Episode Four: Khairani Barokka

Authors

  • Rajni Shah
  • Khairani Barokka
  • Fili 周 Gibbons

Keywords:

trust, listening, disability justice, harm, decolonial

Abstract

In the fourth episode of the podcast, Rajni Shah and Kharaini Barokka (Okka) discuss the shifting and intricate relationships between listening, safety, harm, accountability, and trust. These topics are especially poignant because (in contrast to all the other episodes) Okka and Rajni did not know each other before recording this episode of the podcast. Their conversation both comments on and embodies the complexities in inviting trust, and acknowledging our capacities for harm, when navigating conversations with strangers.

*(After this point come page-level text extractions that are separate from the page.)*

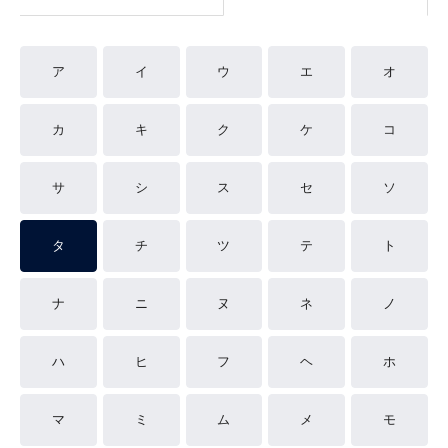
ア
イ
ウ
エ
オ
カ
キ
ク
ケ
コ
サ
シ
ス
セ
ソ
タ
チ
ツ
テ
ト
ナ
ニ
ヌ
ネ
ノ
ハ
ヒ
フ
ヘ
ホ
マ
ミ
ム
メ
モ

In the accompanying offering, Okka shares some of her daily wellbeing practices.

Click here for full episode and credits.

Author Biographies

Rajni Shah

Rajni Shah (they/them) is an artist whose practice is focused on listening and gathering as creative and political acts. Key projects—always created alongside and in collaboration with others—include hold each as we fall (1999), The Awkward Position (2003-2004), Mr Quiver (2005-2008), small gifts (2006-2008), Dinner with America (2007-2009), Glorious (2010-2012), Experiments in Listening (2014-2015), Lying Fallow (2014-2015), Song (2016), I don’t know how (to decolonize myself) (2018), Feminist Killjoys Reading Group (2016-2020) and Listening Tables (2019-2020). In 2021, Rajni will publish a monograph and series of zines as part of the Performance Philosophy Series, entitled Experiments in Listening.

Khairani Barokka

Khairani Barokka is a Minang-Javanese writer and artist from Jakarta, whose work has been presented in 16 countries. Her work centres disability justice as anti-colonial praxis. She is currently Researcher-in-Residence and Research Fellow at UAL's Decolonising Arts Institute, and Associate Artist at the National Centre for Writing (UK). Among her honours, she has been Modern Poetry in Translation's Inaugural Poet-in-Residence, a UNFPA Indonesian Young Leader Driving Social Change, an Artforum Must-See for work in her Annah, Infinite series, and an NYU Tisch Departmental Fellow. Her books are Rope (Nine Arches) and Indigenous Species (Tilted Axis), and she is co-editor of two anthologies, most recently Stairs and Whispers: D/deaf and Disabled Poets Write Back (Nine Arches). Her current book is poetry collection Ultimatum Orangutan (Nine Arches, March 2021).

Fili 周 Gibbons

Fili 周 Gibbons (we/them/us) are a musician and recording engineer working across a range of community and professional contexts to support plural voices, expressions, and sonic experiences. As well as leading community workshops they frequently work with other sound and video artists, drawing on listening, memory and intuition as guiding forces in collaborative making practices. Their work interfaces with plural cultural histories and experiences, intangible arts traditions, and community-oriented sound practice.

References

Barokka, Khairani. 2021. 'The Grammar of Time Travel'. Catapult, 13 January. https://catapult.co/stories/the-grammar-of-time-travel-column-khairani-barokka

brown, adrienne maree. 2017. Emergent Strategy: Shaping Change, Changing Worlds. Chico, CA: AK Press.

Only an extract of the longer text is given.